### EXERCISE MATERIALS
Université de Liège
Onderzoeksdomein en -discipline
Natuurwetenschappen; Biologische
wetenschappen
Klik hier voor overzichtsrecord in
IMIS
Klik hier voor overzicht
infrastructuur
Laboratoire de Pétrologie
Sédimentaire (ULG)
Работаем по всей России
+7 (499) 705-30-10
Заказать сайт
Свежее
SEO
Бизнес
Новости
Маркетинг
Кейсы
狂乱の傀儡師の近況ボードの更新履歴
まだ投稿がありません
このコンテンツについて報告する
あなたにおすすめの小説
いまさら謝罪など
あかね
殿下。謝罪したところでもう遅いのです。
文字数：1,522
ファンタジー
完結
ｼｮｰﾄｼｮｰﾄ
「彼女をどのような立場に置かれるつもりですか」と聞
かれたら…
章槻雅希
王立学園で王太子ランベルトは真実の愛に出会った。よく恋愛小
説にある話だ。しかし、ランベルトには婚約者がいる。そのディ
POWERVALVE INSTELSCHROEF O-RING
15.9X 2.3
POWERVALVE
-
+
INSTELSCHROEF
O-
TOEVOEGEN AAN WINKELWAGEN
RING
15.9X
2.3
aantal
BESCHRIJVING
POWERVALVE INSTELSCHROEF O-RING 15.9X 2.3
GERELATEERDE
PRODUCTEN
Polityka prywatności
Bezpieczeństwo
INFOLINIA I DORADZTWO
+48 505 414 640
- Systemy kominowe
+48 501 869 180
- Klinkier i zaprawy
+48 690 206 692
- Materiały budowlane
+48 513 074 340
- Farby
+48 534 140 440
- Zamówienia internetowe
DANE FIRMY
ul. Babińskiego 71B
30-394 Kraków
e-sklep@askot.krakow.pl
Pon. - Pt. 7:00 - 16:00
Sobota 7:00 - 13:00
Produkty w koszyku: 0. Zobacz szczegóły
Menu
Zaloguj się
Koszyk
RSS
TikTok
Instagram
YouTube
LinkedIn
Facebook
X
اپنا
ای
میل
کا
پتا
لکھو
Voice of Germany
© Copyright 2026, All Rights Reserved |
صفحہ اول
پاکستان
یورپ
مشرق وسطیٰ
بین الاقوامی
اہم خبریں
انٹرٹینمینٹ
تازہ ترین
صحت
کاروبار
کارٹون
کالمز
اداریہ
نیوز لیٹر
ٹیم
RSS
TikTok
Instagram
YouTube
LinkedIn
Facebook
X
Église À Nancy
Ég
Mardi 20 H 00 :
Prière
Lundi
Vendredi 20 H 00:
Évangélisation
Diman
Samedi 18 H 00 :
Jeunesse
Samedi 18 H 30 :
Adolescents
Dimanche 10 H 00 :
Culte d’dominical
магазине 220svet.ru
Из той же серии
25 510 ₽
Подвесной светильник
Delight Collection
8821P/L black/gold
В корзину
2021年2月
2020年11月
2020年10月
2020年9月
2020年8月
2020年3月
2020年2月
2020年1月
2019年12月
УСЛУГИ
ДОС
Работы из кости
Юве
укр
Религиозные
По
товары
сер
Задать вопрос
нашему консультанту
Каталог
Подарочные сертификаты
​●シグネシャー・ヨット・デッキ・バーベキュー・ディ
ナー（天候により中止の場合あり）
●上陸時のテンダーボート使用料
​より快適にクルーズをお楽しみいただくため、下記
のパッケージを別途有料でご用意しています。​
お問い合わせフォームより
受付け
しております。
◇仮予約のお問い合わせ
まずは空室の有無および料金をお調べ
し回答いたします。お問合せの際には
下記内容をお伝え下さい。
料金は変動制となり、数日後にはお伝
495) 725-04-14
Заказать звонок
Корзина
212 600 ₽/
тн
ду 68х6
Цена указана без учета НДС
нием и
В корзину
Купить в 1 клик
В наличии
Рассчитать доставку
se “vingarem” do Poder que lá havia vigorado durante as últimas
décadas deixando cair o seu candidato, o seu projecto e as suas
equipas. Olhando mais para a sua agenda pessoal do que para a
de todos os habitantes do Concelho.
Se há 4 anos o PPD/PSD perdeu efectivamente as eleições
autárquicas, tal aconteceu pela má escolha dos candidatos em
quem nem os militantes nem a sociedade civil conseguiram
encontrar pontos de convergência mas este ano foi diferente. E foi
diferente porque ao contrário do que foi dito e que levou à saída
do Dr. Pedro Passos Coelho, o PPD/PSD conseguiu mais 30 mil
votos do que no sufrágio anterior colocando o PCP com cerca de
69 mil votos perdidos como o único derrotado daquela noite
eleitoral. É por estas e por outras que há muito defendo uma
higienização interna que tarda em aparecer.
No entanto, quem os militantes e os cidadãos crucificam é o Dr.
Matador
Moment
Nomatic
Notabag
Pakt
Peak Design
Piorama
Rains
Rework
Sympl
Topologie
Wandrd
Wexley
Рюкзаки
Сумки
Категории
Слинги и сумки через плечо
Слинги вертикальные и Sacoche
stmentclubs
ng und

### THE TASK
Here the output must be the lines above from the line with "Задать вопрос" to the line with "de todos os habitantes do Concelho.", both included, duplicated word for word and nothing else.

### RESULT FOR THIS EXERCISE
Задать вопрос
нашему консультанту
Каталог
Подарочные сертификаты
​●シグネシャー・ヨット・デッキ・バーベキュー・ディ
ナー（天候により中止の場合あり）
●上陸時のテンダーボート使用料
​より快適にクルーズをお楽しみいただくため、下記
のパッケージを別途有料でご用意しています。​
お問い合わせフォームより
受付け
しております。
◇仮予約のお問い合わせ
まずは空室の有無および料金をお調べ
し回答いたします。お問合せの際には
下記内容をお伝え下さい。
料金は変動制となり、数日後にはお伝
495) 725-04-14
Заказать звонок
Корзина
212 600 ₽/
тн
ду 68х6
Цена указана без учета НДС
нием и
В корзину
Купить в 1 клик
В наличии
Рассчитать доставку
se “vingarem” do Poder que lá havia vigorado durante as últimas
décadas deixando cair o seu candidato, o seu projecto e as suas
equipas. Olhando mais para a sua agenda pessoal do que para a
de todos os habitantes do Concelho.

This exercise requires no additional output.